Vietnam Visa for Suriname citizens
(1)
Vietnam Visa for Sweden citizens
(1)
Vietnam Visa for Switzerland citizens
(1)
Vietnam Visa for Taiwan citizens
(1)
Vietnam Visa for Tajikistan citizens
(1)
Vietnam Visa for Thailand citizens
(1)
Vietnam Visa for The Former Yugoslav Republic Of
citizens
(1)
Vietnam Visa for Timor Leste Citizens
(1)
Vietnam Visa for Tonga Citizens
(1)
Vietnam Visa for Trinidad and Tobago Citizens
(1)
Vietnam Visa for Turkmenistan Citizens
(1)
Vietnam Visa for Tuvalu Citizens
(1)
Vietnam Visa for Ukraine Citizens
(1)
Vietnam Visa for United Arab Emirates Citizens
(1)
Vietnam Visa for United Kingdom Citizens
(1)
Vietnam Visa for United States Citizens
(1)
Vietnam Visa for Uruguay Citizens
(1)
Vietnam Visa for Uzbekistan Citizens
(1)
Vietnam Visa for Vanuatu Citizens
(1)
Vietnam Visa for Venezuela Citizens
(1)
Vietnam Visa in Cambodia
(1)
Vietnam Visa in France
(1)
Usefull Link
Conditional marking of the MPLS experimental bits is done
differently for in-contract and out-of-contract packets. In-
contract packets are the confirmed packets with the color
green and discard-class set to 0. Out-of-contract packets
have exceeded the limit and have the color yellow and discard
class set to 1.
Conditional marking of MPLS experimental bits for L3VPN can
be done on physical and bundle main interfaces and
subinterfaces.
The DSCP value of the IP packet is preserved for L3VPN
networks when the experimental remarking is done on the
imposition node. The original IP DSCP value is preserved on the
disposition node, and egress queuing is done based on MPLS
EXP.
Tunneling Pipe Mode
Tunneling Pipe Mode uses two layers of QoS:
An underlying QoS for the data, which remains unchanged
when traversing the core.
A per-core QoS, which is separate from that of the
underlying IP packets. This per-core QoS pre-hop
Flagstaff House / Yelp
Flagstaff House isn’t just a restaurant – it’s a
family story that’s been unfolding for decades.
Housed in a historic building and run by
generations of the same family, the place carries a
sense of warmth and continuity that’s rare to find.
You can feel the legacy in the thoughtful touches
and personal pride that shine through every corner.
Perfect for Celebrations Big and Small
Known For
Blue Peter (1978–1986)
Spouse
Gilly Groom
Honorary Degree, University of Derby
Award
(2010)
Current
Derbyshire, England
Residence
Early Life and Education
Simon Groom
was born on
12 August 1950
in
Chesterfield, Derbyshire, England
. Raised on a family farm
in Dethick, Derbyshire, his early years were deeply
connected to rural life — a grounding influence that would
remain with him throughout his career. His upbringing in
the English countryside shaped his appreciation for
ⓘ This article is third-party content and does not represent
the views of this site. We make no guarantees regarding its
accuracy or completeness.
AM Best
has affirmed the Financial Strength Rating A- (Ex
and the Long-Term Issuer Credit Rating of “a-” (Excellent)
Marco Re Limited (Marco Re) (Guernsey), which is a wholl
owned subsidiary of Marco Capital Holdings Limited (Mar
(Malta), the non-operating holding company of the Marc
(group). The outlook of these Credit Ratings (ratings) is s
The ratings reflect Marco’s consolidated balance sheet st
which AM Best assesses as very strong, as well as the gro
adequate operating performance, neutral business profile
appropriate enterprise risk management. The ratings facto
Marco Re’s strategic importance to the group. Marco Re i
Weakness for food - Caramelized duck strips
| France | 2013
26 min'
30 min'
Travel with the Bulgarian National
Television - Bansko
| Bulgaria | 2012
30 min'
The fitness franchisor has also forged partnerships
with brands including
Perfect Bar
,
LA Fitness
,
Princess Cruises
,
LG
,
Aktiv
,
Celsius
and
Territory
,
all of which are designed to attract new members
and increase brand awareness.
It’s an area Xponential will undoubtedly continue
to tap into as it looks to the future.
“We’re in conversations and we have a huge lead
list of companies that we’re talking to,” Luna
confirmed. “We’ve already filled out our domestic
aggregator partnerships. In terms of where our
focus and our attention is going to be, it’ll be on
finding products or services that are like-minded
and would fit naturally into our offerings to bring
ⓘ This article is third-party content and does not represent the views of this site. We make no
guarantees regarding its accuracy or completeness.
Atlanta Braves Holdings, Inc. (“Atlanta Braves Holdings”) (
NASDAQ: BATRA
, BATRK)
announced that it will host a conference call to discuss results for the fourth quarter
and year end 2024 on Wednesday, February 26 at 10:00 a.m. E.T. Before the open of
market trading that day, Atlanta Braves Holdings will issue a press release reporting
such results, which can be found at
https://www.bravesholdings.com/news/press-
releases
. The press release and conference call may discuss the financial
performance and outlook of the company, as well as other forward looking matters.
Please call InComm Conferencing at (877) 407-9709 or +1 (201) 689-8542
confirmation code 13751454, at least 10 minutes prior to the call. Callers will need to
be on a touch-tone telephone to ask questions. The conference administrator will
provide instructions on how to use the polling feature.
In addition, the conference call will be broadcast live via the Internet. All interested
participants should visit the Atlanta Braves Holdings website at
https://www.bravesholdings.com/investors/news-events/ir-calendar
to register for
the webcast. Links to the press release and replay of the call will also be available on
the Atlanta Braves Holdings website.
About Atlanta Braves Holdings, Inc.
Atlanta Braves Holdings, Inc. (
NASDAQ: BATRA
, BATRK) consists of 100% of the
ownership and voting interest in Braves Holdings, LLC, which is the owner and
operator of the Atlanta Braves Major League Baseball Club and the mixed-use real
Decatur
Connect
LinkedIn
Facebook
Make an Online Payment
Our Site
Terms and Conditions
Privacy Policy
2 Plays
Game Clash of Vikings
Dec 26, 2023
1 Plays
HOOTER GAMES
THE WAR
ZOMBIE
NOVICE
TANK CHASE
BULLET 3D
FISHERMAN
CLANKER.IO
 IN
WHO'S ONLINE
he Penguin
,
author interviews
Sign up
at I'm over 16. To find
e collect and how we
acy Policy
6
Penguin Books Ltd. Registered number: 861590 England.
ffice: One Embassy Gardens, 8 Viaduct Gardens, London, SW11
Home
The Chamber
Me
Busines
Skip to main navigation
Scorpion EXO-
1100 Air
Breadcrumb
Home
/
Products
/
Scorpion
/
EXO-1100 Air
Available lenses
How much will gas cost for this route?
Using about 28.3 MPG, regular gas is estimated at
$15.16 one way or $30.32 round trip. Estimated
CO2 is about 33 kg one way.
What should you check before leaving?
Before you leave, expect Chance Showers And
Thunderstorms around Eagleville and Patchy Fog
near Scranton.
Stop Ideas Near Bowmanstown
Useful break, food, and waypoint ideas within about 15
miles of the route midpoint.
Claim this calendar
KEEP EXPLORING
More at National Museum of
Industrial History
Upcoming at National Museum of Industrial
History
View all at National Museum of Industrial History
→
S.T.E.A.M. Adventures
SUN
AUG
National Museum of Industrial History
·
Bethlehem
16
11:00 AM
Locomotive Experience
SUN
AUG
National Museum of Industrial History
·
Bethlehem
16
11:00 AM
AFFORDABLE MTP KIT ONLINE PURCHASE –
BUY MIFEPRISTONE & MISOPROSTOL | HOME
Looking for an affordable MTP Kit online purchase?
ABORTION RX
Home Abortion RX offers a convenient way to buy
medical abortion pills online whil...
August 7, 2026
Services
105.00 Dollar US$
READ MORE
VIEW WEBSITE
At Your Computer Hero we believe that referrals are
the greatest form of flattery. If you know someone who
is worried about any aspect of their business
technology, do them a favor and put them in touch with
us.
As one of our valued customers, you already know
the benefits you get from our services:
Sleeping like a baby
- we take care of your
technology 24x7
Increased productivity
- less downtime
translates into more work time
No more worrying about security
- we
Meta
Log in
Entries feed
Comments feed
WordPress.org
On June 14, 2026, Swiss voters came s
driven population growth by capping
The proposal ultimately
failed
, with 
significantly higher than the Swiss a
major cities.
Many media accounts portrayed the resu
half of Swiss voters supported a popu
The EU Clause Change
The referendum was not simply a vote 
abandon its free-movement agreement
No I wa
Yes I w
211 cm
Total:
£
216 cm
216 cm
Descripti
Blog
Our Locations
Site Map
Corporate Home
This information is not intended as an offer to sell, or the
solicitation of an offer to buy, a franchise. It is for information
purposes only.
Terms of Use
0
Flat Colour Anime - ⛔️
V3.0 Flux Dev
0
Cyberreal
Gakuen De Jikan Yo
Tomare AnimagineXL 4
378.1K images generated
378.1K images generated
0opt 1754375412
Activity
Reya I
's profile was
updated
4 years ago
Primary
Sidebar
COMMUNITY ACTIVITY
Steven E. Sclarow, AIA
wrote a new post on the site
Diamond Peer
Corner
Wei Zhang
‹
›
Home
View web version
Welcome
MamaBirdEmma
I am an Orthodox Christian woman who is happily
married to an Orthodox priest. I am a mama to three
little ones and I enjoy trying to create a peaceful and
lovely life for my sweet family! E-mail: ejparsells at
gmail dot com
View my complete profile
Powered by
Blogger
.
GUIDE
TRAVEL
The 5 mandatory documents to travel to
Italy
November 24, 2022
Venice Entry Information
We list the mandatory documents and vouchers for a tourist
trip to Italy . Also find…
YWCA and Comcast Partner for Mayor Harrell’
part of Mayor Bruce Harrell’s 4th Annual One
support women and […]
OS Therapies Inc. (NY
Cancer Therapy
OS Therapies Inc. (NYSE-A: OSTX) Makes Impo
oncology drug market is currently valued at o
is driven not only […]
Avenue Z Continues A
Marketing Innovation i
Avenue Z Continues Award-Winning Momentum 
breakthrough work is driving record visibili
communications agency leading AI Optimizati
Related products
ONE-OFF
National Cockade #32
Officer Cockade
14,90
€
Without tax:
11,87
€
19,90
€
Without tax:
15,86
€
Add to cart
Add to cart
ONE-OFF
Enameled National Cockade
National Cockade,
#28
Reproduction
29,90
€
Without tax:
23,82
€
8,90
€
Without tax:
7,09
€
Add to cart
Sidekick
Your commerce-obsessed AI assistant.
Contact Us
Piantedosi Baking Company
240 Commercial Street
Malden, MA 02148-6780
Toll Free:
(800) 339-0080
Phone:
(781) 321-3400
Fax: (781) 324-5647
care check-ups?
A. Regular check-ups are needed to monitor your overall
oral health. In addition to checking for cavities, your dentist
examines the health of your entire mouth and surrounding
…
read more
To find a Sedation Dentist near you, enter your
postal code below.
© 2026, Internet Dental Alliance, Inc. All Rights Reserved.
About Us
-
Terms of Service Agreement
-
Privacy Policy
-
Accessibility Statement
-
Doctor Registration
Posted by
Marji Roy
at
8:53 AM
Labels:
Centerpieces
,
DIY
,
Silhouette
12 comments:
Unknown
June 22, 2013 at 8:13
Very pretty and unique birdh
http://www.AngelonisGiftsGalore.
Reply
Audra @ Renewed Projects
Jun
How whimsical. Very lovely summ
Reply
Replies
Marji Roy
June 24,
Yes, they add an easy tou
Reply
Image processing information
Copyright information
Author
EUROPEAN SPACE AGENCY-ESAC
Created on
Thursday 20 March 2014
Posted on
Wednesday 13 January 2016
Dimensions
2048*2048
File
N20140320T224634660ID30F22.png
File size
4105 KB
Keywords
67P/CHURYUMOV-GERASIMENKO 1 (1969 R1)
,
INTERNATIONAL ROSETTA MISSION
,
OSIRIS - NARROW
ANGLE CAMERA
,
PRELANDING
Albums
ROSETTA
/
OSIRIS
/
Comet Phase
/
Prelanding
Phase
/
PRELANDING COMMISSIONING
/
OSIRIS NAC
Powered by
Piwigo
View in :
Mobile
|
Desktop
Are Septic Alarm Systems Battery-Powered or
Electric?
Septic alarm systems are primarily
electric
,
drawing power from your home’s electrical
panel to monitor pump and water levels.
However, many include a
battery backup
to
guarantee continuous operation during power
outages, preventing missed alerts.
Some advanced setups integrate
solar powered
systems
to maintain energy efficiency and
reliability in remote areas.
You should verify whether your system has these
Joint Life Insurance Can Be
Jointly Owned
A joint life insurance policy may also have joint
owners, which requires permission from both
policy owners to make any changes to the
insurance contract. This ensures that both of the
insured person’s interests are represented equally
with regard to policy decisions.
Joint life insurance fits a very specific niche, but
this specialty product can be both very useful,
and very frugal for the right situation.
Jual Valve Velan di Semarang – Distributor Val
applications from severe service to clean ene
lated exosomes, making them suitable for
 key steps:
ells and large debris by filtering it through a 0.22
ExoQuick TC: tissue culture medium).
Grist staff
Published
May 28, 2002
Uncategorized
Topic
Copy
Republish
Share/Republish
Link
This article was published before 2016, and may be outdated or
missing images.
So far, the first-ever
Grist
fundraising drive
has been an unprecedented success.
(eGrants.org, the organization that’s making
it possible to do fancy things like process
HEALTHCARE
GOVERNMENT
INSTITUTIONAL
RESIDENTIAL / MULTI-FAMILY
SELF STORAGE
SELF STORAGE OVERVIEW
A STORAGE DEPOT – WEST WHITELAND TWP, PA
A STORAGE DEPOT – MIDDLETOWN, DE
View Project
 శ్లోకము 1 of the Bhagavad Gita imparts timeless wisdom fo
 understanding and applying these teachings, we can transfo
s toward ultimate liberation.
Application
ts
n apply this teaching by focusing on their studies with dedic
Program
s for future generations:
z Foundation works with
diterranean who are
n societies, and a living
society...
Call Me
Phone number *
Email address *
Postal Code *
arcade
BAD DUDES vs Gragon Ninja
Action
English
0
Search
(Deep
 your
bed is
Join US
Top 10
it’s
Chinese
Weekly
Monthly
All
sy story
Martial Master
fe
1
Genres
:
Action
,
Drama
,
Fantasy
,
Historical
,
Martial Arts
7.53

####

PROBLEM DETAILS
A line belongs in the answer if it contains the word "partnerships"; copy every such line from the data above.

OUTPUT
The fitness franchisor has also forged partnerships
aggregator partnerships. In terms of where our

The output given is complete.